Industrial agriculture is the biggest driver of deforestation in the world. In Brazil, cattle ranchers and land-grabbers set the Amazon on fire to illegally clear land and expand their destructive business. They do this because the global meat industry – and its paying customers – have historically been willing to sacrifice forests – and our futures – for profits.
Stand with Indigenous Peoples and local environmental organizations!
The battle against reckless fires and runaway deforestation in the Amazon rainforest is one we must win. And there’s only one way to win it: Together.
Wherever you are, you can educate yourself and support Indigenous Peoples and environmental organizations advocating for forests. Greenpeace Brazil has three decades of experience working to protect the Amazon and has the support of a global network of Greenpeace organizations, many also pressuring leaders and companies in their local regions to stop encouraging deforestation and the accompanying burning through climate-wrecking business practices and trade deals.
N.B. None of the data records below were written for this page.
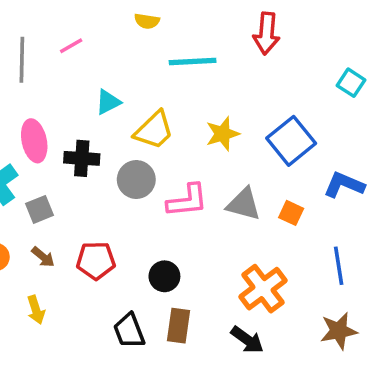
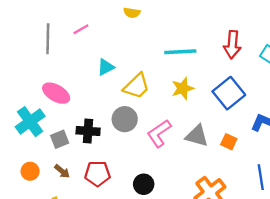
red arrow: (267, 33) -> (232, 45), moved
cyan line: (193, 62) -> (180, 52), moved
pink ellipse: (34, 141) -> (56, 93), turned -48
black cross: (82, 158) -> (88, 131), moved
pink L-shape: (187, 201) -> (159, 133), turned 152

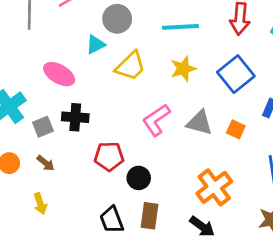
pink ellipse: (56, 93) -> (59, 74), moved
gray circle: (125, 119) -> (117, 19), moved
red pentagon: (97, 174) -> (109, 156), moved

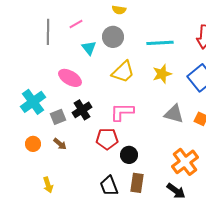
cyan triangle: (96, 44) -> (89, 48), moved, turned -42
black cross: (75, 117) -> (82, 110), turned -36
pink L-shape: (156, 120) -> (122, 112), moved, turned 35
yellow arrow: (40, 204) -> (48, 185), moved

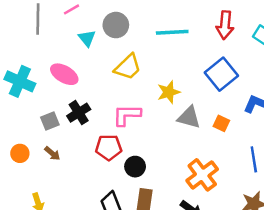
yellow star: (162, 74) -> (169, 92), moved
cyan cross: (33, 102) -> (20, 81), moved, turned -30

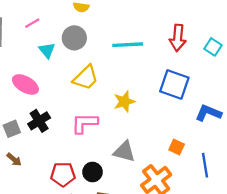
blue square: (221, 74) -> (174, 84), turned -32
gray triangle: (189, 117) -> (124, 152), moved
orange square: (221, 123) -> (177, 147), moved
red pentagon: (109, 147) -> (63, 174), moved

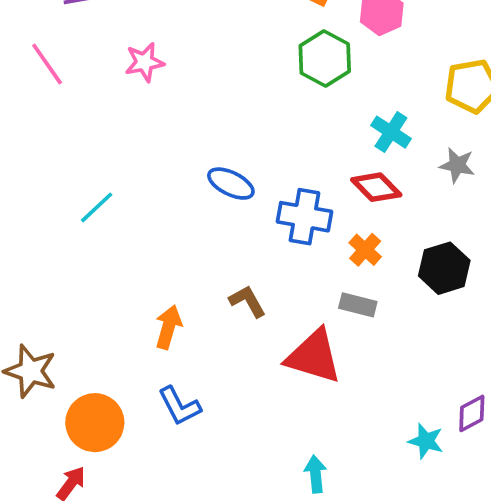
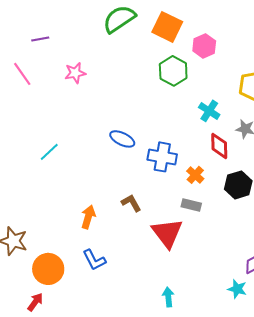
red diamond: (376, 187) -> (219, 146), moved, turned 44
red triangle: (314, 356) -> (167, 233), turned 36
cyan star: (426, 441) -> (237, 289), moved

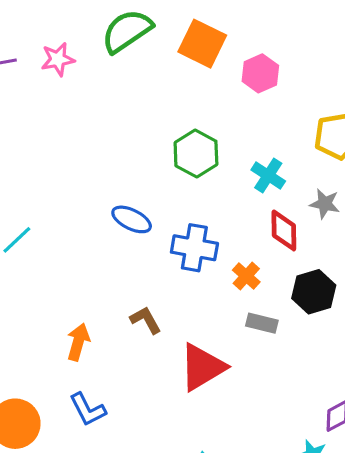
green hexagon: (173, 71) -> (196, 153), moved
pink star: (75, 73) -> (58, 59), moved
gray rectangle: (191, 205) -> (262, 323), moved
red triangle: (167, 233) -> (202, 367), turned 36

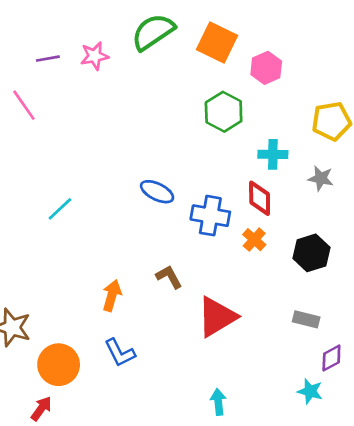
green hexagon: (196, 153) -> (224, 112), moved
cyan cross: (268, 175) -> (273, 154), turned -32
red diamond: (284, 230) -> (260, 198), moved
gray rectangle: (262, 323) -> (306, 319), moved

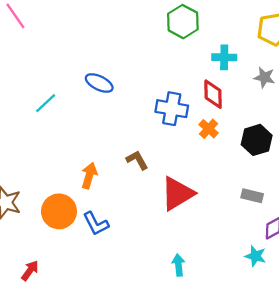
blue ellipse: (157, 192) -> (99, 83), moved
orange circle: (59, 365) -> (59, 211), moved

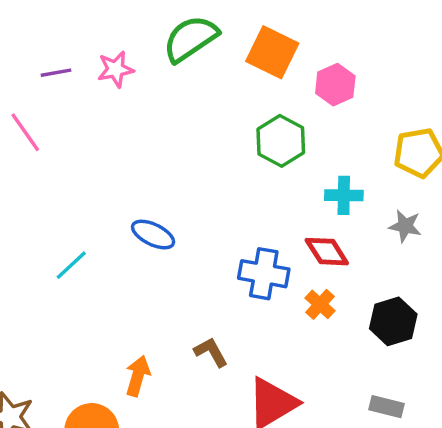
red diamond: (213, 94) -> (327, 252), turned -32

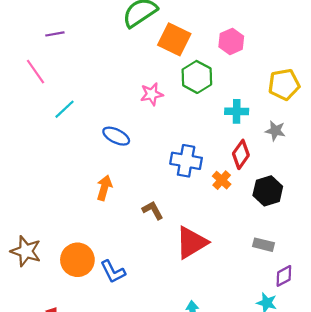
orange square: (272, 52) -> (174, 39), moved
pink star: (116, 69) -> (152, 94), moved
red diamond: (327, 252) -> (241, 154), moved, turned 68
cyan line: (71, 265) -> (65, 109), moved
orange arrow: (138, 376) -> (104, 188), moved

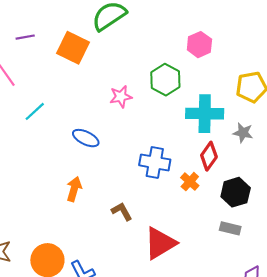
orange square: (174, 39) -> (73, 48), moved
cyan cross: (237, 111) -> (205, 114), size x1.6
gray rectangle: (264, 245) -> (230, 228), moved

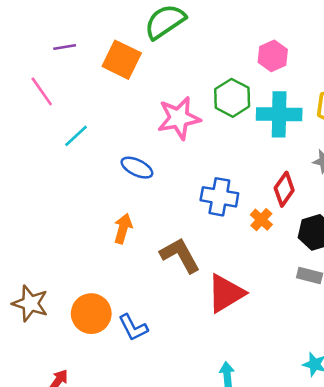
pink star: (121, 97) -> (179, 118), size x1.6
cyan cross: (205, 114) -> (279, 114), moved
brown L-shape: (122, 211) -> (180, 255), size x1.6

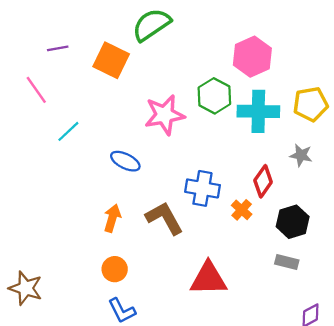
pink hexagon: (273, 56) -> (252, 57), size x1.4
brown L-shape: (180, 255) -> (165, 218), moved
red triangle: (226, 293) -> (208, 279), turned 30
orange circle: (91, 314) -> (115, 269), moved, size x0.7

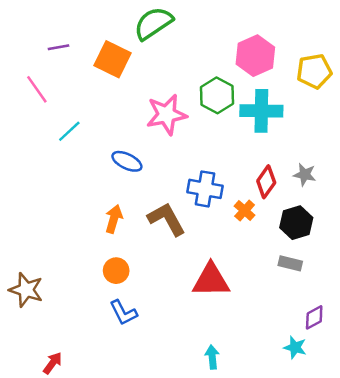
yellow pentagon: (310, 104) -> (314, 71), moved
gray star: (301, 155) -> (305, 175), moved

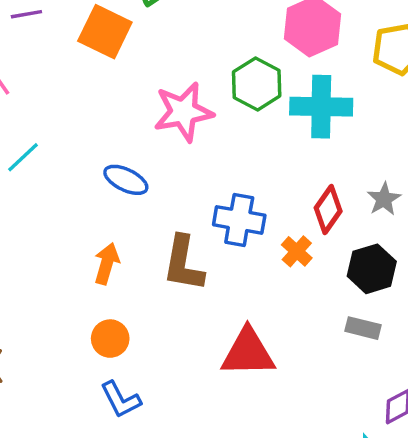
cyan line: (69, 131) -> (23, 157), moved
gray star: (305, 175) -> (384, 199), turned 30
brown L-shape: (167, 219) -> (183, 264), turned -141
But there are many other groups and organizations working at the intersection of the Indigenous rights and climate movements who also need support, such as Articulação dos Povos Indígenas do Brasil (APIB), Amazon Watch, Instituto Socio Ambiental, and CIMI.
Protecting the rights of Indigenous Peoples and traditional communities along with their lands means protecting everyone’s future. We all need a future that includes a healthy, thriving Amazon rainforest.